EFB 202 Ecological Monitoring and Biodiversity Assessment (3)

This is the one of the keystone courses in the Environmental and Forest Biology curriculum. Forty-five hours of lecture, laboratory and field instruction per week for three weeks. During the first two weeks of the course, students study a wide variety of northeastern North American terrestrial, wetland, and aquatic biodiversity with a focus on vascular plants and animals. Students then complete a group research project during the third and final week of the course. The research projects require proficiency in field sampling methods, basic experimental design and statistical analysis, and the ability to cooperatively solve problems. The course culminates in a research symposium during which groups present their findings to their peers and a panel of judges.

EFB 388 Ecology of Adirondack Fishes (3)

Two hours of lecture, and eight hours of fieldwork and discussion each day for two weeks. An integrated field and laboratory course in the identification of fish and recognition of ecological characteristics of major fish species and communities of Adirondack waters. Satisfies a component of the field study elective requirement in Environmental and Forest Biology. Summer, Cranberry Lake Biological Station. Students must register for summer session, to which appropriate tuition and fees apply in addition to travel and lodging costs. Prerequisite: General zoology or general biology.

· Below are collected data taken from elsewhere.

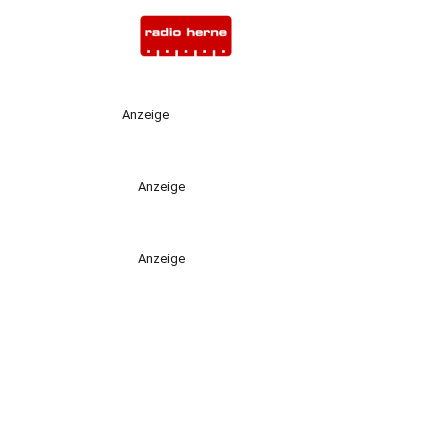
Anzeige
Anzeige
Anzeige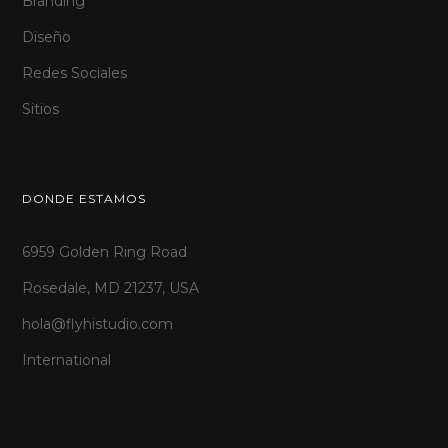
Branding
Diseño
Redes Sociales
Sitios
DONDE ESTAMOS
6959 Golden Ring Road
Rosedale, MD 21237, USA
hola@flyhistudio.com
International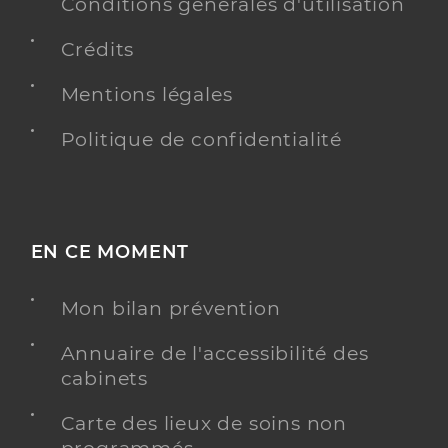
Conventionné secteur 1
Conditions générales d'utilisation
Crédits
Y ALLER
Mentions légales
Politique de confidentialité
Dr Cabrol Xavier
Professionel de santé
Médecin généraliste
Médecine générale
EN CE MOMENT
Spécialités
Adresse
59 Bis Rue De Barbezieux, 16210 Chalais
Mon bilan prévention
Téléphone
0545982173
Type de convention
Conventionné secteur 1
Annuaire de l'accessibilité des
cabinets
Y ALLER
Carte des lieux de soins non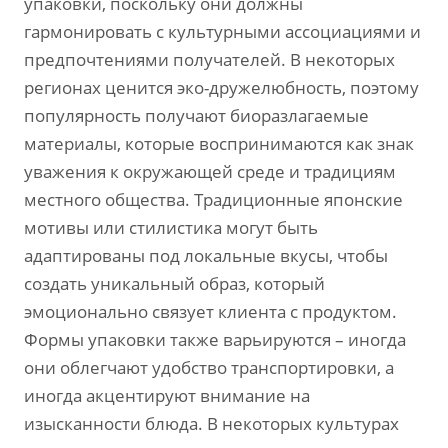
упаковки, поскольку они должны
гармонировать с культурными ассоциациями и
предпочтениями получателей. В некоторых
регионах ценится эко-дружелюбность, поэтому
популярность получают биоразлагаемые
материалы, которые воспринимаются как знак
уважения к окружающей среде и традициям
местного общества. Традиционные японские
мотивы или стилистика могут быть
адаптированы под локальные вкусы, чтобы
создать уникальный образ, который
эмоционально связует клиента с продуктом.
Формы упаковки также варьируются – иногда
они облегчают удобство транспортировки, а
иногда акцентируют внимание на
изысканности блюда. В некоторых культурах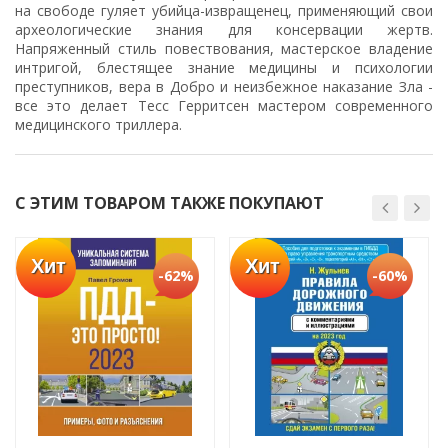
на свободе гуляет убийца-извращенец, применяющий свои
археологические знания для консервации жертв.
Напряженный стиль повествования, мастерское владение
интригой, блестящее знание медицины и психологии
преступников, вера в Добро и неизбежное наказание Зла -
все это делает Тесс Герритсен мастером современного
медицинского триллера.
С ЭТИМ ТОВАРОМ ТАКЖЕ ПОКУПАЮТ
Хит
Хит
-62%
-60%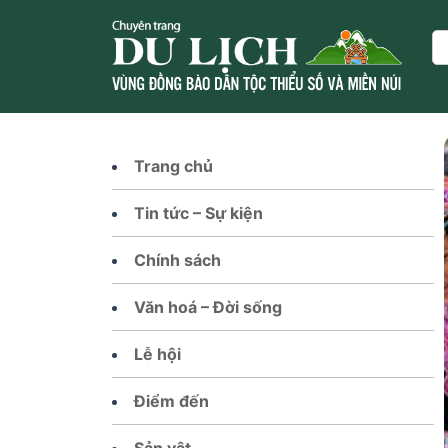
Skip
to
Se
content
Trang chủ
Tin tức – Sự kiện
Chính sách
Văn hoá – Đời sống
Lễ hội
Điểm đến
Sản vật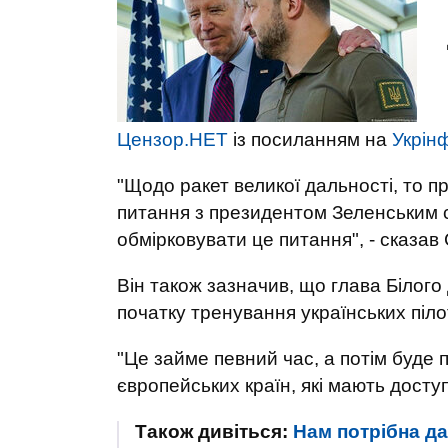
Цензор.НЕТ
із посиланням на
Укрін
"Щодо ракет великої дальності, то 
питання з президентом Зеленським сь
обмірковувати це питання", - сказав
Він також зазначив, що глава Білого
початку тренування українських піло
"Це займе певний час, а потім буде п
європейських країн, які мають доступ
Також дивіться:
Нам потрібна да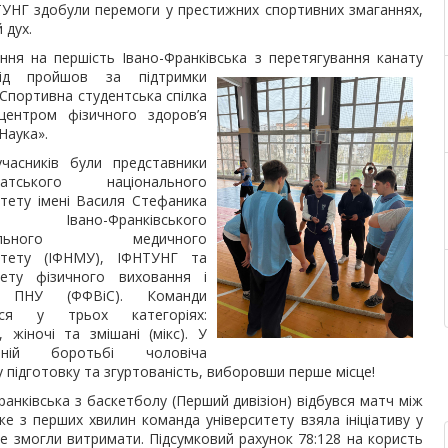
НТУНГ здобули перемоги у престижних спортивних змаганнях,
 дух.
ння на першість Івано-Франківська з перетягування канату
хід пройшов за
підтримки
«Спортивна студентська спілка
 центром фізичного здоров’я
Наука».
часників були представники
патського національного
итету імені Василя Стефаника
, Івано-Франківського
онального медичного
ситету (ІФНМУ), ІФНТУНГ та
тету фізичного виховання і
у ПНУ (ФФВіС). Команди
ися у трьох категоріях:
і, жіночі та змішані (мікс). У
еній боротьбі чоловіча
підготовку та згуртованість, виборовши перше місце!
анківська з баскетболу (Перший дивізіон) відбувся матч між
е з перших хвилин команда університету взяла ініціативу у
не змогли витримати. Підсумковий рахунок 78:128 на користь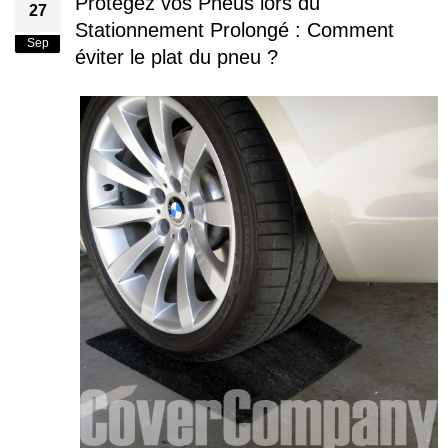
Protégez vos Pneus lors du
27
Stationnement Prolongé : Comment
Sep
éviter le plat du pneu ?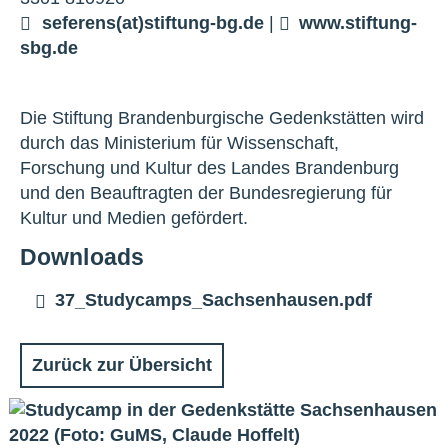
seferens(at)stiftung-bg.de
|
www.stiftung-
sbg.de
Die Stiftung Brandenburgische Gedenkstätten wird
durch das Ministerium für Wissenschaft,
Forschung und Kultur des Landes Brandenburg
und den Beauftragten der Bundesregierung für
Kultur und Medien gefördert.
Downloads
37_Studycamps_Sachsenhausen.pdf
Zurück zur Übersicht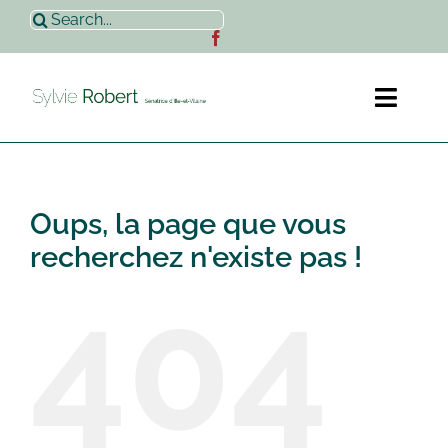
Passer
Rechercher:
au
contenu
Toggl
Naviga
Accueil
Oups, la page que vous
Sylvie Robert
recherchez n'existe pas !
404
Actualités
Contact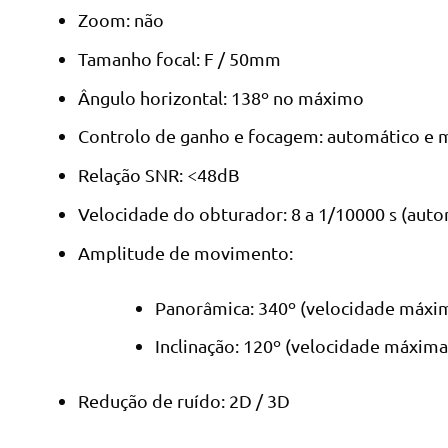
Zoom: não
Tamanho focal: F / 50mm
Ângulo horizontal: 138º no máximo
Controlo de ganho e focagem: automático e 
Relação SNR: <48dB
Velocidade do obturador: 8 a 1/10000 s (auto
Amplitude de movimento:
Panorâmica: 340º (velocidade máxim
Inclinação: 120º (velocidade máxima 
Redução de ruído: 2D / 3D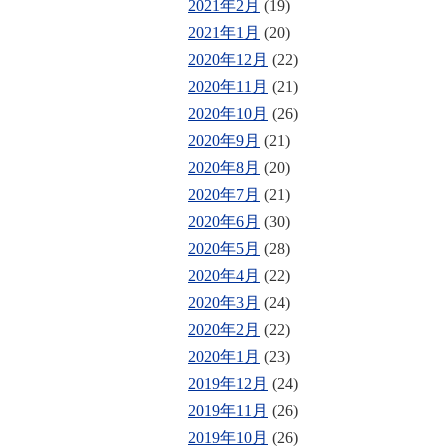
2021年2月
(19)
2021年1月
(20)
2020年12月
(22)
2020年11月
(21)
2020年10月
(26)
2020年9月
(21)
2020年8月
(20)
2020年7月
(21)
2020年6月
(30)
2020年5月
(28)
2020年4月
(22)
2020年3月
(24)
2020年2月
(22)
2020年1月
(23)
2019年12月
(24)
2019年11月
(26)
2019年10月
(26)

EFB 337 Field Ethnobotany (3)

Two hours of lecture per week and six to eight hours of field work and discussion each day for two weeks. A field-based introduction to the identification and traditional cultural uses of plants in the Adirondack region for food, medicine and fiber. Topics include plant identification, traditional ecological knowledge and use of ecological and ethnobotanical methods. Satisfies elective field course requirement in programs offered by Department of Environmental and Forest Biology. Cranberry Lake Biological Station. Summer. Students must register for summer session, to which appropriate tuition and fees apply in addition to travel and lodging costs. Prerequisite: EFB 226 General Botany or equivalent.

EFB 496 Wildlife Techniques (3)

One to two hours of in-class discussion and 8-9 hours of fieldwork and laboratory study per day for two weeks. The study of theory and application of common field techniques for monitoring wildlife populations. Concepts and methods include ethical care and use of wildlife in field research; identification of New York mammals by tracks, photos, and in-hand specimens; assessment of habitat quality; monitoring of elusive forest species; techniques for capturing, handling, and measuring wild animals; radio telemetry; acoustic surveys. Satisfies field study elective requirement in all Environmental Biology majors.

EFB 496: Adirondack Film and Literature (3)

Does not satisfy Field Elective Requirement for Dept. of Environmental Biology Majors

In this course you will study and practice environmental literature, writing and filmmaking and learn about our connections with the natural world, its rhythms and inhabitants. During this time, we will experience the wonder of the Adirondack Region including trails, hikes, waterways, mountains and landscapes. Our study of the region will include visits to local Wildlife and Nature Centers, as well as time in the towns of Lake Placid and Tupper Lake. During the day we will hike, canoe, learn about the area's flora and fauna, and explore the conventions of environmental film and literature. We will have evening film screenings, followed by night walks, bonfires, and, of course, s’mores. Assignments include daily readings, writings, discussions, and film screenings. Students will be responsible for a final project.

Costs of Attendance

Course Instate Out of State

EFB 202

Tuition: $885

Fees: $175

Room and Board: $660

Tuition: $2,229

Fees: $175

Room and Board: $660


Tuition: $885

Fees: $205

Room and Board: $440

Tuition: $2,229

Fees: $205

Room and Board: $440

*Note these are estimates, please refer to the ESF Bursar's website for most up-to-date information.